▸ THE TASK
Retype the lines from the one containing "ανοιχτά γκέι άνδρας στη" through the last line of the entries below, exactly and in full, omitting every image.

________________________________________

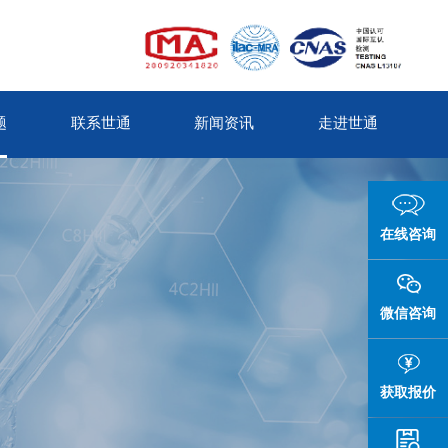
题
联系世通
新闻资讯
走进世通
在线咨询
微信咨询
获取报价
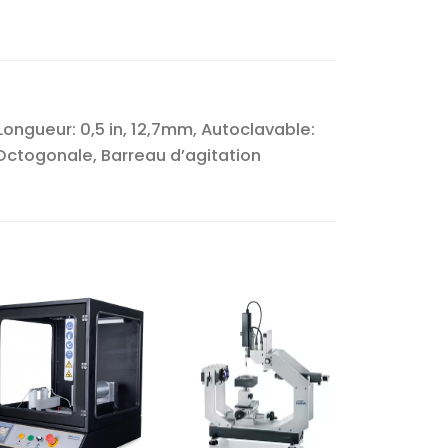
Longueur: 0,5 in, 12,7mm, Autoclavable:
 Octogonale, Barreau d’agitation
Ajouter
Ajouter
à la liste
à la liste
d’envies
d’envies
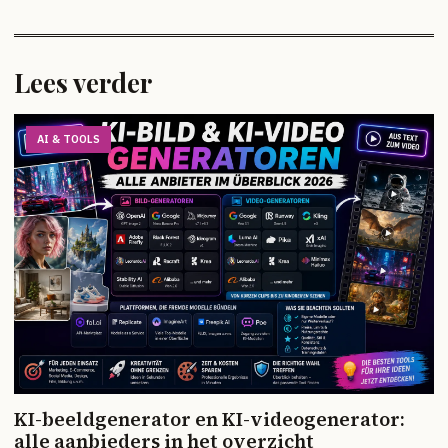
Lees verder
AI & TOOLS
KI-beeldgenerator en KI-videogenerator:
alle aanbieders in het overzicht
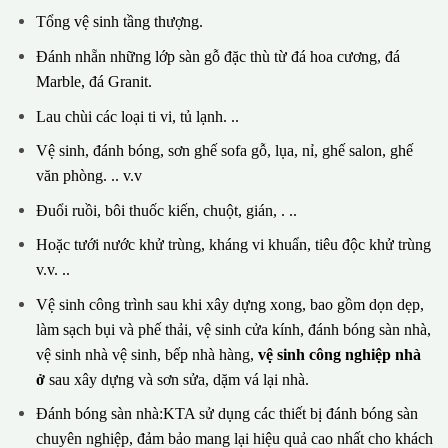
Tổng vệ sinh tầng thượng.
Đánh nhẵn những lớp sàn gỗ đặc thù từ đá hoa cương, đá
Marble, đá Granit.
Lau chùi các loại ti vi, tủ lạnh. ..
Vệ sinh, đánh bóng, sơn ghế sofa gỗ, lụa, nỉ, ghế salon, ghế
văn phòng. .. v.v
Đuổi ruồi, bôi thuốc kiến, chuột, gián, . ..
Hoặc tưới nước khử trùng, kháng vi khuẩn, tiêu độc khử trùng
v.v. ..
Vệ sinh công trình sau khi xây dựng xong, bao gồm dọn dẹp,
làm sạch bụi và phế thải, vệ sinh cửa kính, đánh bóng sàn nhà,
vệ sinh nhà vệ sinh, bếp nhà hàng,
vệ sinh công nghiệp nhà
ở
sau xây dựng và sơn sửa, dặm vá lại nhà.
Đánh bóng sàn nhà:KTA sử dụng các thiết bị đánh bóng sàn
chuyên nghiệp, đảm bảo mang lại hiệu quả cao nhất cho khách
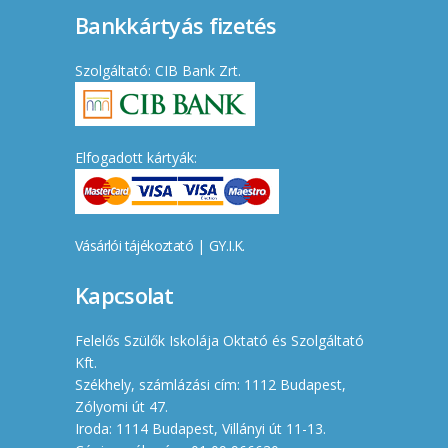
Bankkártyás fizetés
Szolgáltató: CIB Bank Zrt.
Elfogadott kártyák:
Vásárlói tájékoztató
|
GY.I.K.
Kapcsolat
Felelős Szülők Iskolája Oktató és Szolgáltató
Kft.
Székhely, számlázási cím: 1112 Budapest,
Zólyomi út 47.
Iroda: 1114 Budapest, Villányi út 11-13.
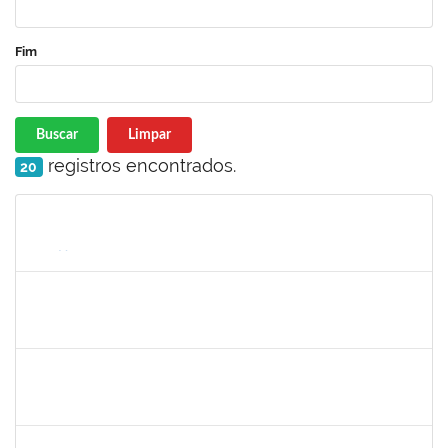
Fim
Buscar
Limpar
registros encontrados.
20
Matrícula
Nome
Cargo
Processo
Início
Fim
Status
279671
MARIA BARBARA GONCALVES DOS SANTOS SILVA
Técnico
23007.00016569/2023-60
11/09/2023
10/10/2023
Concluído
2730940
GUSTAVO CARVALHO DOS SANTOS
Técnico
23007.00018249/2023-96
28/08/2023
11/10/2023
Concluído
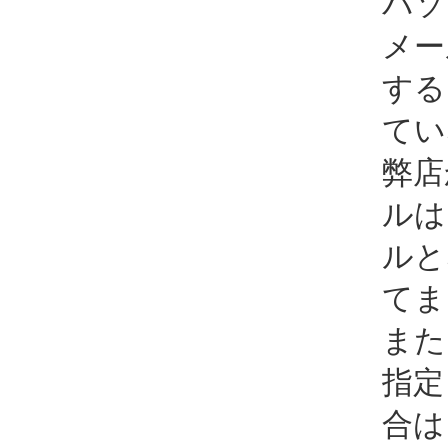
パソ
メー
する
てい
弊店
ルは
ルと
てま
また
指定
合は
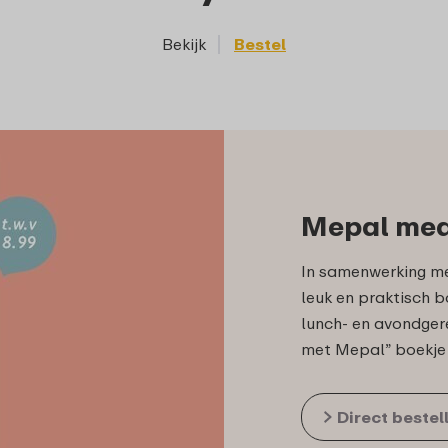
Bekijk
Bestel
Mepal mea
In samenwerking me
leuk en praktisch 
lunch- en avondger
met Mepal” boekje z
Direct bestel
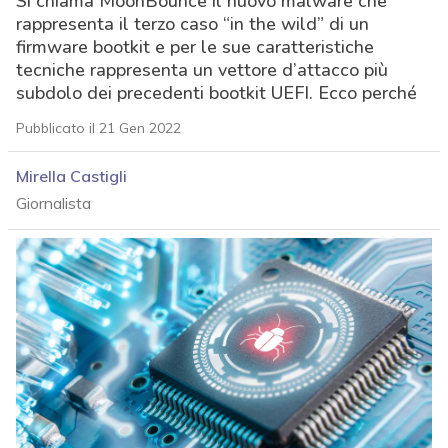
Si chiama MoonBounce il nuovo malware che
rappresenta il terzo caso “in the wild” di un
firmware bootkit e per le sue caratteristiche
tecniche rappresenta un vettore d’attacco più
subdolo dei precedenti bootkit UEFI. Ecco perché
Pubblicato il 21 Gen 2022
Mirella Castigli
Giornalista
acy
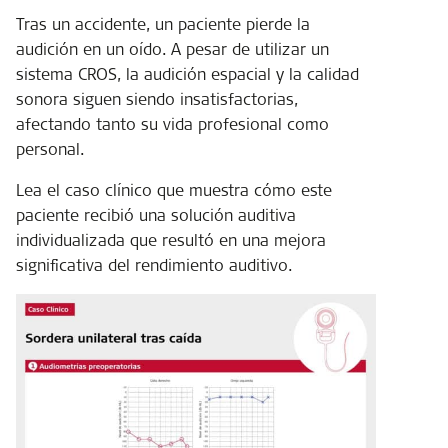
Tras un accidente, un paciente pierde la
audición en un oído. A pesar de utilizar un
sistema CROS, la audición espacial y la calidad
sonora siguen siendo insatisfactorias,
afectando tanto su vida profesional como
personal.
Lea el caso clínico que muestra cómo este
paciente recibió una solución auditiva
individualizada que resultó en una mejora
significativa del rendimiento auditivo.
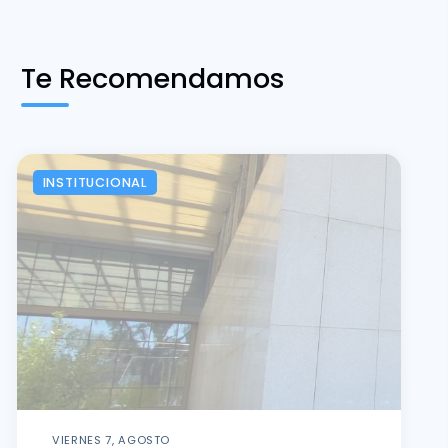
Te Recomendamos
INSTITUCIONAL
VIERNES 7, AGOSTO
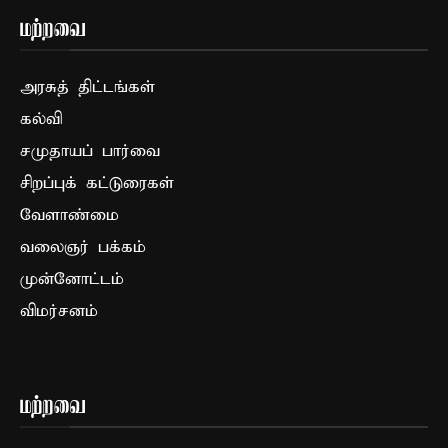
மற்றவை
அரசுத் திட்டங்கள்
கல்வி
சமுதாயப் பார்வை
சிறப்புக் கட்டுரைகள்
வேளாண்மை
வலைஞர் பக்கம்
முன்னோட்டம்
விமர்சனம்
மற்றவை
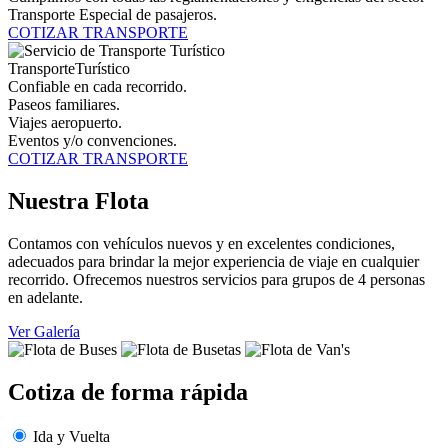
Transporte Especial de pasajeros.
COTIZAR TRANSPORTE
Transporte
Turístico
Confiable en cada recorrido.
Paseos familiares.
Viajes aeropuerto.
Eventos y/o convenciones.
COTIZAR TRANSPORTE
Nuestra Flota
Contamos con vehículos nuevos y en excelentes condiciones,
adecuados para brindar la mejor experiencia de viaje en cualquier
recorrido. Ofrecemos nuestros servicios para grupos de 4 personas
en adelante.
Ver Galería
Cotiza de forma rápida
Ida y Vuelta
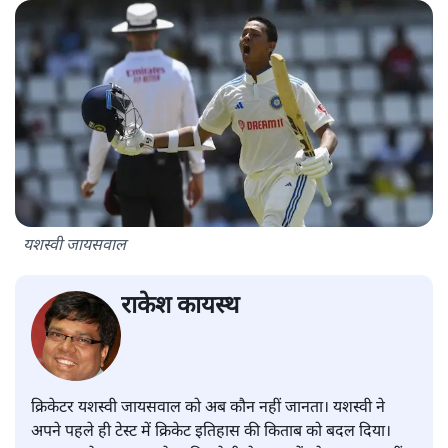
यशस्वी जायसवाल
राकेश कायस्थ
क्रिकेटर यशस्वी जायसवाल को अब कौन नहीं जानता। यशस्वी ने
अपने पहले ही टेस्ट में क्रिकेट इतिहास की किताब को बदल दिया।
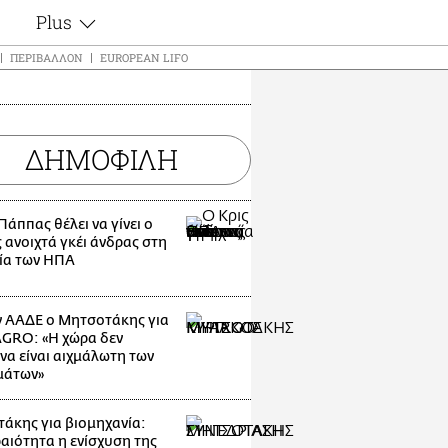
Plus
ς
Θέματα
ΠΕΡΙΒΆΛΛΟΝ
EUROPEAN LIFO
Συνεντεύξεις
ς
Videos
τα
Αφιερώματα
t
ΔΗΜΟΦΙΛΗ
Ζώδια
Εξομολογήσεις
Blogs
μη
Πάππας θέλει να γίνει ο
Οι Αθηναίοι
 ανοιχτά γκέι άνδρας στη
ς
ία των ΗΠΑ
Απώλειες
Lgbtqi+
Επιλογές
 ΑΑΔΕ ο Μητσοτάκης για
GRO: «Η χώρα δεν
να είναι αιχμάλωτη των
μάτων»
άκης για βιομηχανία:
αιότητα η ενίσχυση της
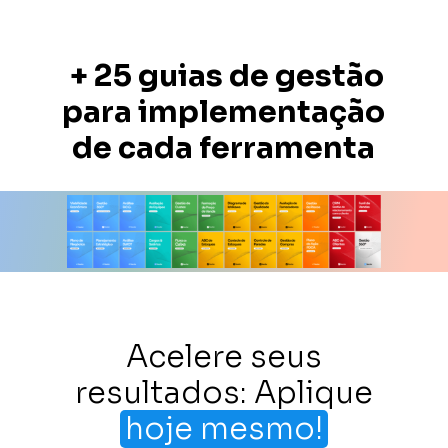
+ 25 guias de gestão
para implementação
de cada ferramenta
Acelere seus
resultados: Aplique
hoje mesmo!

________________________________________

▸ RESPONSE AREA
 ανοιχτά γκέι άνδρας στη
ς
ία των ΗΠΑ
Απώλειες
Lgbtqi+
Επιλογές
 ΑΑΔΕ ο Μητσοτάκης για
GRO: «Η χώρα δεν
να είναι αιχμάλωτη των
μάτων»
άκης για βιομηχανία:
αιότητα η ενίσχυση της
+ 25 guias de gestão
para implementação
de cada ferramenta
Acelere seus
resultados: Aplique
hoje mesmo!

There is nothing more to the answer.